Polyclonal antibody production technologies

How are polyclonal antibodies produced?

The production of polyclonal antibodies involves the immunization of a host with the desired antigen.

Immunization protocols depend on the nature of the antigen, as some antigens can generate a robust immune response quicker than others. However, conventional immunization schedules involve a first injection followed by one or several boosters – until antibody titers measured by ELISA and/or Western Blot stabilize. At this point, hosts are bled and the serum is harvested by centrifugation.

How are polyclonal antibodies purified?

Crude antisera may be useful for certain applications, but, conventionally, polyclonal antibodies are submitted to an additional purification step before their use. Purification can be immunoglobulin- or antigen-specific, depending on the desired quality and yield of the reagent.

In the former, IgG immunoglobulins can be easily recovered by protein A or protein G purification. These proteins, produced by Staphylococcus aureus and Streptococcus spp., respectively, can interact with the Fc region with high affinity allowing the straightforward purification of these molecules. However, only 10% of this antiserum contains antibodies with a high affinity towards the desired target.

In this case, researchers may choose to enrich polyclonal preparations by using the target antigen to further purify the antisera. Antigen-specific purification is known to dramatically reduce production yields; however, it greatly enhances the specificity of these reagents which is useful for certain applications.

How to choose the best host species for polyclonal antibody production?

The most commonly used host species for polyclonal antibody production are rabbits, chickens, goats, and sheep. Rabbits are particularly useful hosts given the high-specificity of their immune response. In general, these hosts generate a polyclonal response that is richer in high-affinity and antigen-specific antibodies than found in other mammalian hosts. Thus, higher yields and quality are expected when using rabbits for polyclonal antibody production.

Similarly, chickens are valuable hosts for polyclonal antisera production. Chickens transfer IgY antibodies from their circulation into the egg yolk. These antibodies are then subsequently absorbed by the embryo. The fact that hens transfer their antibodies to eggs makes the harvesting procedure less invasive in comparison to other host species.
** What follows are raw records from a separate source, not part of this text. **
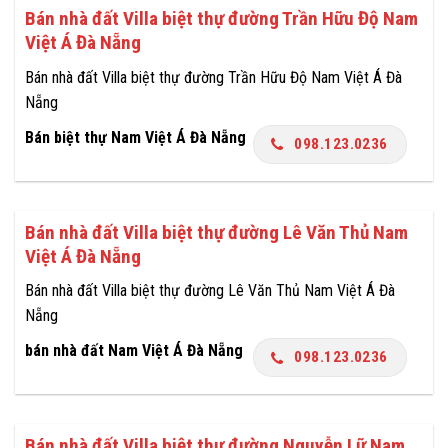
Bán nhà đất Villa biệt thự đường Trần Hữu Độ Nam
Việt Á Đà Nẵng
Bán nhà đất Villa biệt thự đường Trần Hữu Độ Nam Việt Á Đà
Nẵng
Bán biệt thự Nam Việt Á Đà Nẵng
098.123.0236
Bán nhà đất Villa biệt thự đường Lê Văn Thủ Nam
Việt Á Đà Nẵng
Bán nhà đất Villa biệt thự đường Lê Văn Thủ Nam Việt Á Đà
Nẵng
bán nhà đất Nam Việt Á Đà Nẵng
098.123.0236
Bán nhà đất Villa biệt thự đường Nguyễn Lữ Nam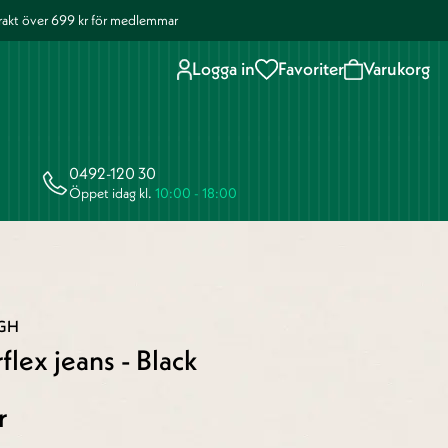
 frakt över 699 kr för medlemmar
Logga in
Favoriter
Varukorg
0492-120 30
Öppet idag kl.
10:00 - 18:00
RGH
flex jeans - Black
r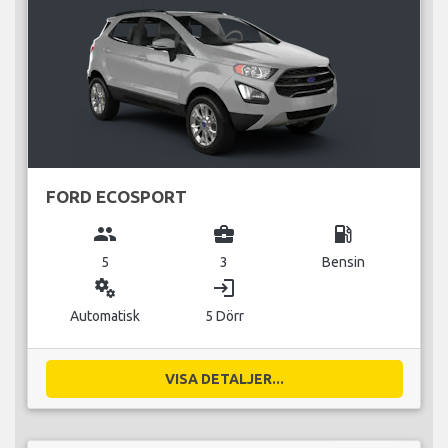
FORD ECOSPORT
group
business_center
local_gas_station
5
3
Bensin
miscellaneous_services
login
Automatisk
5 Dörr
VISA DETALJER...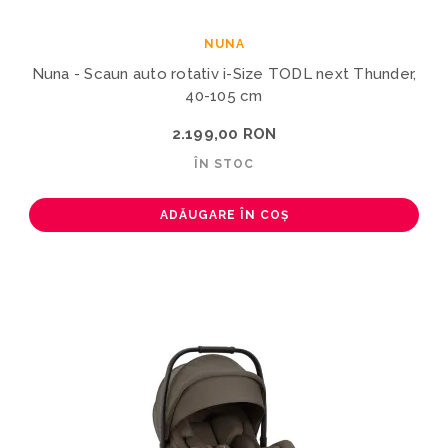
NUNA
Nuna - Scaun auto rotativ i-Size TODL next Thunder,
40-105 cm
2.199,00 RON
ÎN STOC
ADĂUGARE ÎN COȘ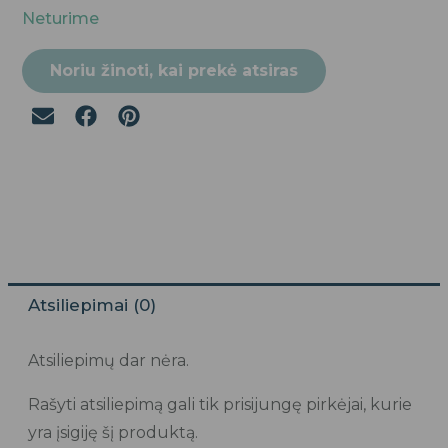
Neturime
Noriu žinoti, kai prekė atsiras
Atsiliepimai (0)
Atsiliepimų dar nėra.
Rašyti atsiliepimą gali tik prisijungę pirkėjai, kurie
yra įsigiję šį produktą.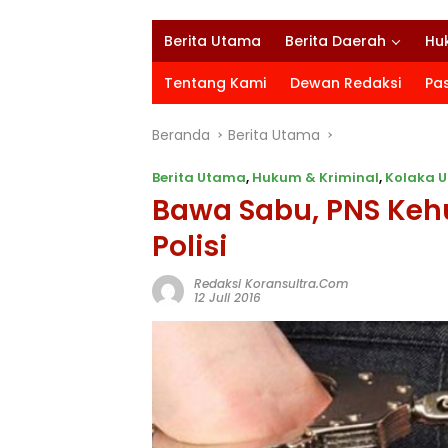
Berita Utama
Berita Daerah
Hu
Tentang Kami
Dewan Redaksi
Pa
Beranda
Berita Utama
Berita Utama
,
Hukum & Kriminal
,
Kolaka U
Bawa Sabu, PNS Kehu
Polisi
Redaksi Koransultra.com
12 Juli 2016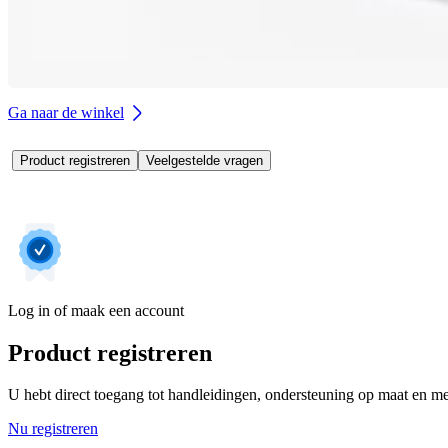
Ga naar de winkel
Product registreren
Veelgestelde vragen
Log in of maak een account
Product registreren
U hebt direct toegang tot handleidingen, ondersteuning op maat en mee
Nu registreren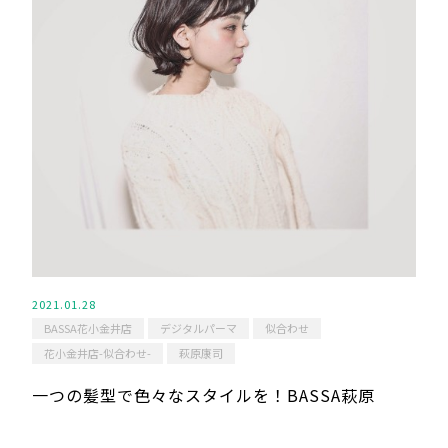
2021.01.28
BASSA花小金井店
デジタルパーマ
似合わせ
花小金井店-似合わせ-
萩原康司
一つの髪型で色々なスタイルを！BASSA萩原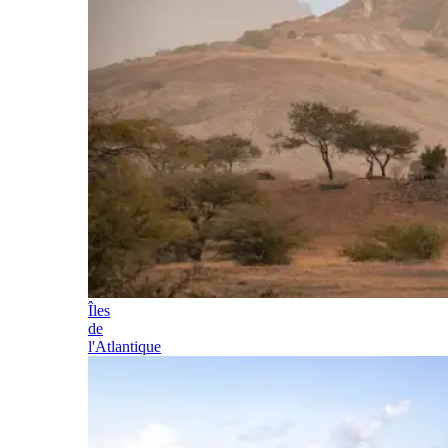
Îles
de
l'Atlantique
Moreover, egg yolk is richer in antibodies than conventional antisera. The only challenge remains in the process of purification of IgY antibodies from egg yolk, a process that has been greatly improved by the introduction of ionic liquids for cost-effective purification.

What types of antigens can be used for polyclonal antibody production?
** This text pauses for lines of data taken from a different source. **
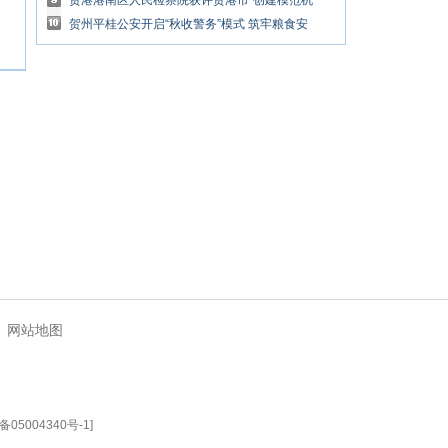
色先锋保供保安全
贵港港南区人民检察院获评贵港市“创建模范机
关示范单位”
贺州平桂公安开启“秋收警务”模式 筑牢粮食安
全“压舱石”
|
网站地图
备05004340号-1
]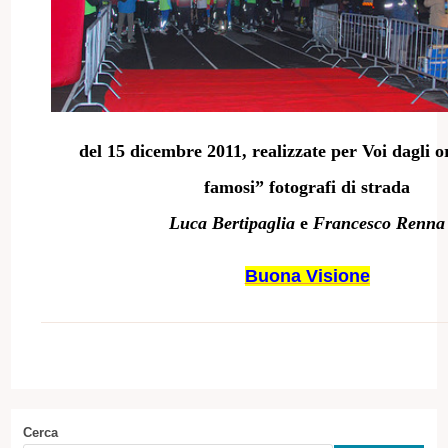
del 15 dicembre 2011, realizzate per Voi dagli 
famosi” fotografi di strada
Luca Bertipaglia
e
Francesco Renna
Buona Visione
Cerca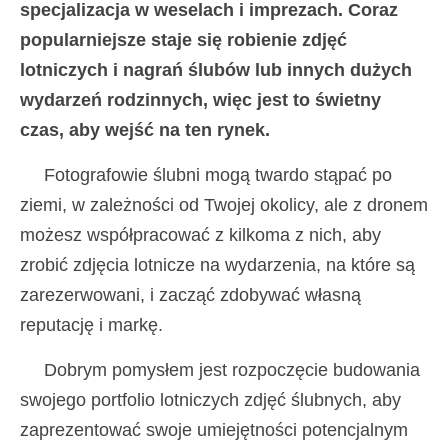
specjalizacja w weselach i imprezach. Coraz
popularniejsze staje się robienie zdjęć
lotniczych i nagrań ślubów lub innych dużych
wydarzeń rodzinnych, więc jest to świetny
czas, aby wejść na ten rynek.
Fotografowie ślubni mogą twardo stąpać po
ziemi, w zależności od Twojej okolicy, ale z dronem
możesz współpracować z kilkoma z nich, aby
zrobić zdjęcia lotnicze na wydarzenia, na które są
zarezerwowani, i zacząć zdobywać własną
reputację i markę.
Dobrym pomysłem jest rozpoczęcie budowania
swojego portfolio lotniczych zdjęć ślubnych, aby
zaprezentować swoje umiejętności potencjalnym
Antigen design and production are two of the most important steps of the polyclonal antibody production process. This process should take into account the desired application of the antigen, sample type, and sample preparation protocol. For instance, in Western Blot, antigens are denatured before the detection step; in this case, polyclonal antibodies for WB should be preferably generated using linear peptides. In contrast, if polyclonal antibodies are intended for Flow Cytometry applications, it is necessary to take into account the native structure of the target. In this case, polyclonal antibodies should be generated using the recombinant protein or by genetic immunization (for hard-to-express or transmembrane proteins).

How long does it take to produce polyclonal antibodies?

The timelines for polyclonal antibody generation depend on the nature of the antigen (peptides and DNA are quicker to produce than proteins with complex structures) and the immunogenicity of the target. In general, polyclonal antibody production takes up to 9-15 weeks. Exceptionally, some highly immunogenic proteins may generate a strong immune response in less than a month. Serum purification is a straightforward procedure that, depending on the quantity, may take less than a week.